Spirochetes in general, but not T. pallidum in particular, are mostly free living and are found in soil and freshwater, but they are also commensal with clams and other animals. T. pallidum is restricted to human hosts. Its genome stands out, with the greatest number of PHX flagellar genes among the genomes shown in Table 5 (see also reference 8). These include the genes for the flagellar filament outer layer proteins FlaA-1 and FlaA-2, flagellar motor switch protein, flagellar filament 33-kDa core protein, and flagellar basal-body rod protein FlgG-2. Flagellar proteins in spirochetes operate in the periplasm. This is different from most other genomes, where flagella are extracellular at the surface. Why is T. pallidum so mobile? The bacterium (which causes syphilis) invades all parts of the human body, including the brain. The abundance of highly expressed flagellar genes in T. pallidum could facilitate its movement and enhance its survival by spreading. The genes encoding the response regulator CheY and the purine binding CheW are also PHX genes. The recombination-repair proteins RecA, RecX, and Ssb (single-stranded binding) are PHX. T. pallidum features the longest S1 RP (862 aa) among all complete genomes (Table 6).

TABLE 6.

RPs

Genome	No. of RP genesa	S1 length (aa)	S2 isolatedj	L7-L12g	P0f
E. coli	55	556	+	+	−
H. influenzae	55	548	+	+	−
B. subtilis	57	381b	+	+	−
V. cholerae	49c	555	+	+	−
D. radiodurans	52	628	+	+	−
R. prowazekii	54	567	+	+	−
C. trachomatis	52	568	+	+	−
C. pneumoniae	52	579	+	+	−
M. genitalium	50	Missing	+	+	−
M. pneumoniae	50	Missing	+	+	−
B. burgdorferi	53	552	+	+	−
T. pallidum	52	862	+	+	−
H. pylori	52	555	+	+	−
M. tuberculosis	55	480	+	+	−
Synechocystis	53	327, 304h	+	+	−
A. aeolicus	53	534	+	+	−
T. maritima	55	542i	+	+	−
M. jannaschii	60	Missing	−	−d	+
M. thermoautotrophicum	61	Missing	−e	−d	+
A. fulgidus	61	Missing	−e	−d	+
P. horikoshii	54	Missing	−e	−d	+
P. abyssi	61	Missing	−e	−d	−

^aIncluding duplicated genes. 

^bS1 homolog. 

^cMore RP genes may be present in V. cholerae that failed to be identified by similarity searches. 
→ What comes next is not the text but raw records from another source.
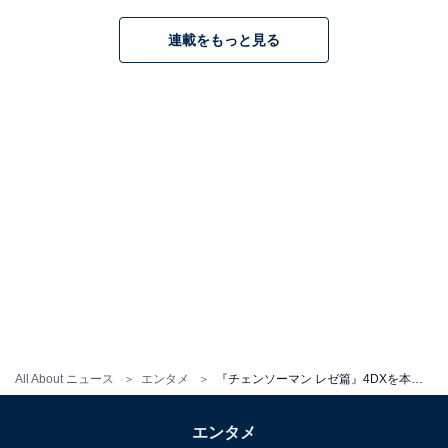
連載をもっと見る
All About ニュース
エンタメ
『チェンソーマン レゼ篇』4DXを本気レビュー！レゼに恋した人に大推薦したい「過去最強」の見どころ5つ
エンタメ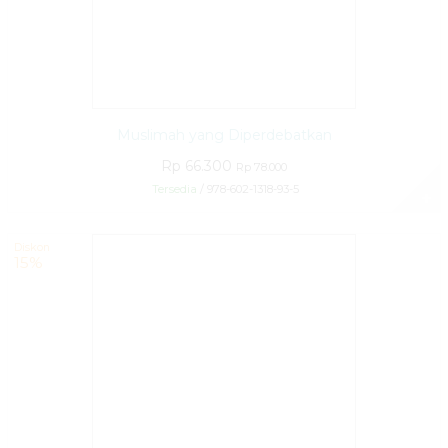
Muslimah yang Diperdebatkan
Rp 66.300
Rp 78.000
Tersedia
/ 978-602-1318-93-5
✚
Diskon
15%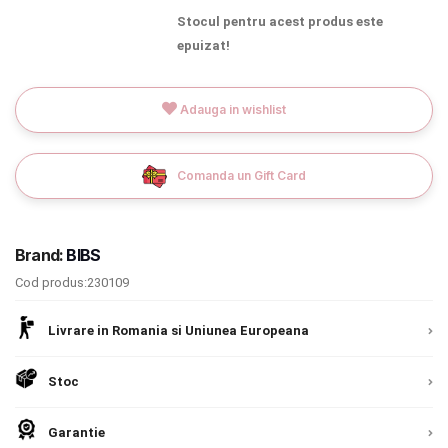
INGRIJIRE PERSONALA
Stocul pentru acest produs este
epuizat!
BAIE SI TOALETA
Adauga in wishlist
Informatii companie
Comanda un Gift Card
Despre noi
Blog
Brand:
BIBS
Regulament giveaway
Cod produs:230109
Showroom
Livrare in Romania si Uniunea Europeana
Depozit
Chrome cu detalii negre
3246 lei
Stoc
Q & A
Verde cu detalii negre
5646 lei
Garantie
Branduri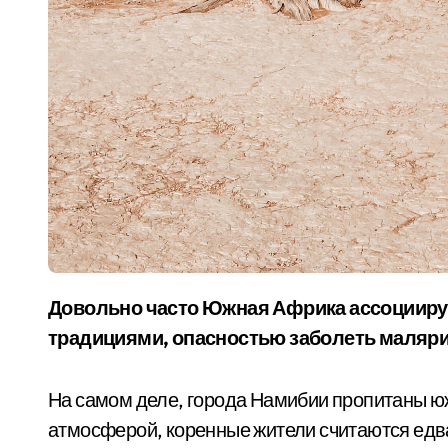
Довольно часто Южная Африка ассоциируется с непокоренной природой, дикими
традициями, опасностью заболеть маляри
На самом деле, города Намибии пропитаны 
атмосферой, коренные жители считаются едв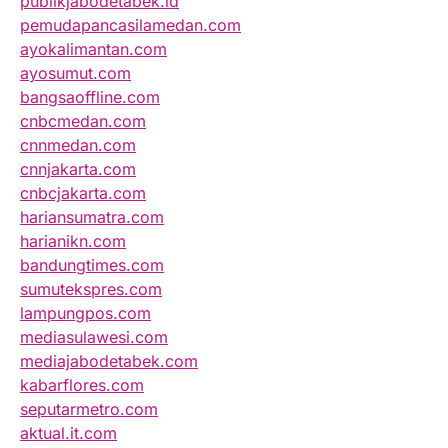
publikjabodetabek.id
pemudapancasilamedan.com
ayokalimantan.com
ayosumut.com
bangsaoffline.com
cnbcmedan.com
cnnmedan.com
cnnjakarta.com
cnbcjakarta.com
hariansumatra.com
harianikn.com
bandungtimes.com
sumutekspres.com
lampungpos.com
mediasulawesi.com
mediajabodetabek.com
kabarflores.com
seputarmetro.com
aktual.it.com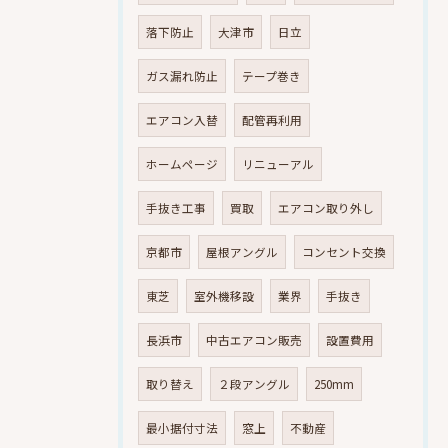
落下防止
大津市
日立
ガス漏れ防止
テープ巻き
エアコン入替
配管再利用
ホームページ
リニューアル
手抜き工事
買取
エアコン取り外し
京都市
屋根アングル
コンセント交換
東芝
室外機移設
業界
手抜き
長浜市
中古エアコン販売
設置費用
取り替え
２段アングル
250mm
最小据付寸法
窓上
不動産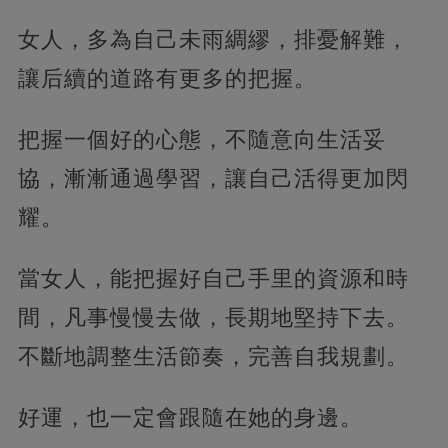
女人，多為自己未雨綢繆，排憂解難，
讓后續的道路有更多的把握。
把握一個好的心態，不隨意向生活妥
協，漸漸通過學習，讓自己活得更加閃
耀。
當女人，能把握好自己手里的資源和時
間，凡事慢慢去做，長期地堅持下去。
不斷地調整生活節奏，完善自我規劃。
好運，也一定會跟隨在她的身邊。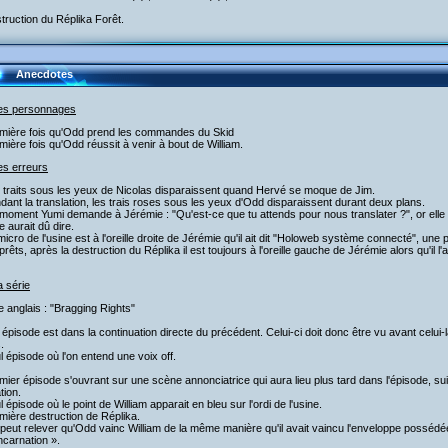
truction du Réplika Forêt.
Anecdotes
les personnages
emière fois qu'Odd prend les commandes du Skid
mière fois qu'Odd réussit à venir à bout de William.
es erreurs
 traits sous les yeux de Nicolas disparaissent quand Hervé se moque de Jim.
dant la translation, les trais roses sous les yeux d'Odd disparaissent durant deux plans.
moment Yumi demande à Jérémie : "Qu'est-ce que tu attends pour nous translater ?", or elle es
le aurait dû dire.
micro de l'usine est à l'oreille droite de Jérémie qu'il ait dit "Holoweb système connecté", une pa
prêts, après la destruction du Réplika il est toujours à l'oreille gauche de Jérémie alors qu'il l'a
a série
re anglais : "Bragging Rights"
 épisode est dans la continuation directe du précédent. Celui-ci doit donc être vu avant celui
.
l épisode où l'on entend une voix off.
mier épisode s'ouvrant sur une scène annonciatrice qui aura lieu plus tard dans l'épisode, sui
tion.
l épisode où le point de William apparait en bleu sur l'ordi de l'usine.
mière destruction de Réplika.
peut relever qu'Odd vainc William de la même manière qu'il avait vaincu l'enveloppe possédée
carnation ».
^dThe archaeal genomes have distinct RP L7 and L12, but none is similar to E. coli L7-L12. 

^eM. thermoautotrophicum RP Sa (homolog of E. coli S2) gene is 2 kb downstream from S16 (E. coli S9) separated by genes for DNA-dependent RNA polymerase subunit N, DNA-dependent RNA polymerase subunit K, and enolase. Exactly the same sequence of genes occurs in A. fulgidus, P. horikoshii, and P. abyssi (with the only exception that in P. horikoshii, two ORFs replace the subunit K and enolase genes). 

^fP₀ is functionally equivalent to E. coli L10 (SwissProt) and is sometimes called L10E. P₀ has a hyperacidic charge run at the C terminus. Eukaryotes also have acidic RPs P₁ and P₂ (not present in the archaeal genomes at hand). +, present; −, absent. 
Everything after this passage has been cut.